Collected data
======
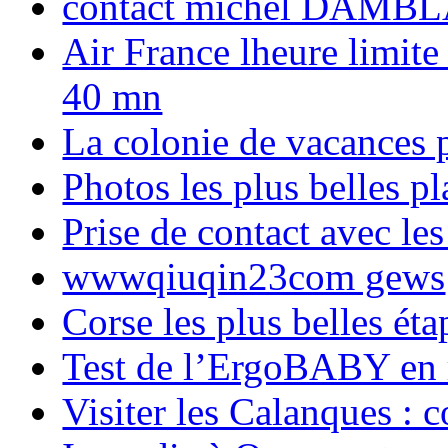
contact michel DAMBL
Air France lheure limite
40 mn
La colonie de vacances 
Photos les plus belles p
Prise de contact avec l
wwwqiuqin23com gews
Corse les plus belles é
Test de l’ErgoBABY en
Visiter les Calanques : 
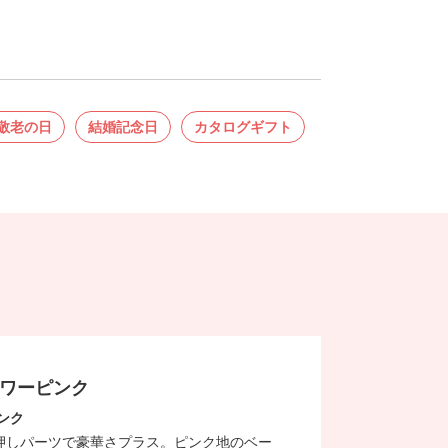
敬老の日
結婚記念日
カタログギフト
ラワーピンク
ンク
押しパーツで豪華さプラス。ピンク地のベー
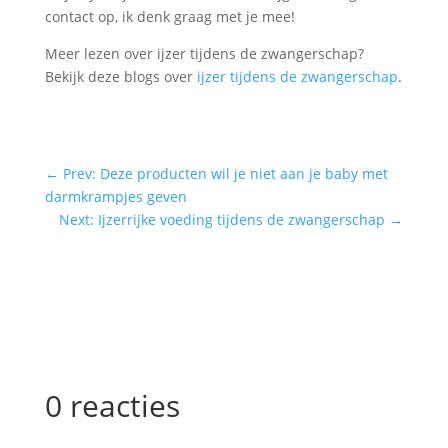
contact op, ik denk graag met je mee!
Meer lezen over ijzer tijdens de zwangerschap?
Bekijk deze blogs over
ijzer tijdens de zwangerschap
.
←
Prev: Deze producten wil je niet aan je baby met
darmkrampjes geven
Next: Ijzerrijke voeding tijdens de zwangerschap
→
0 reacties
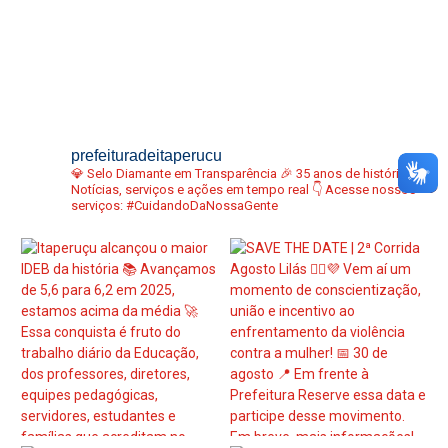
prefeituradeitaperucu
💎 Selo Diamante em Transparência
🎉 35 anos de história
📢
Notícias, serviços e ações em tempo real
👇 Acesse nossos
serviços:
#CuidandoDaNossaGente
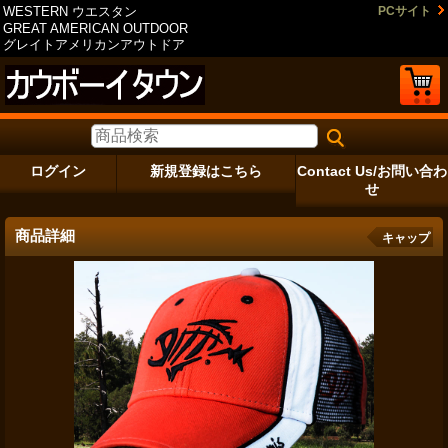
WESTERN ウエスタン
PCサイト
GREAT AMERICAN OUTDOOR
グレイトアメリカンアウトドア
ログイン
新規登録はこちら
Contact Us/お問い合わ
せ
商品詳細
キャップ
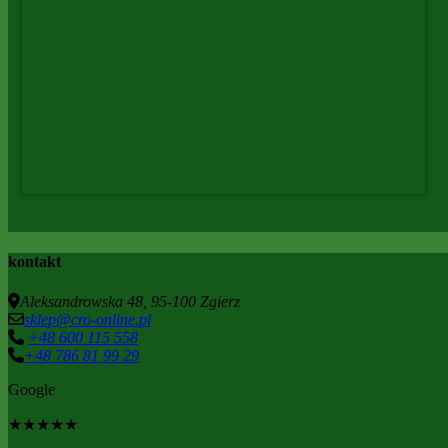
kontakt
Aleksandrowska 48, 95-100 Zgierz
sklep@cro-online.pl
+48 600 115 558
+48 786 81 99 29
Google
★
★
★
★
★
======
Could the entries above be printed again exactly, apart from the pictures?

contact michel DAMBL
Air France lheure limite
40 mn
La colonie de vacances 
Photos les plus belles p
Prise de contact avec l
wwwqiuqin23com gews
Corse les plus belles é
Test de l’ErgoBABY en
Visiter les Calanques : 
敬老の日
結婚記念日
カタログギフト
ラワーピンク
ンク
押しパーツで豪華さプラス。ピンク地のベー
contact op, ik denk graag met je mee!
Meer lezen over ijzer tijdens de zwangerschap?
Bekijk deze blogs over
ijzer tijdens de zwangerschap
.
←
Prev: Deze producten wil je niet aan je baby met
darmkrampjes geven
Next: Ijzerrijke voeding tijdens de zwangerschap
→
0 reacties
prefeituradeitaperucu
💎 Selo Diamante em Transparência
🎉 35 anos de história
📢
Notícias, serviços e ações em tempo real
👇 Acesse nossos
serviços:
#CuidandoDaNossaGente
WESTERN ウエスタン
PCサイト
GREAT AMERICAN OUTDOOR
グレイトアメリカンアウトドア
ログイン
新規登録はこちら
Contact Us/お問い合わ
せ
商品詳細
キャップ
kontakt
Aleksandrowska 48, 95-100 Zgierz
sklep@cro-online.pl
+48 600 115 558
+48 786 81 99 29
Google
★
★
★
★
★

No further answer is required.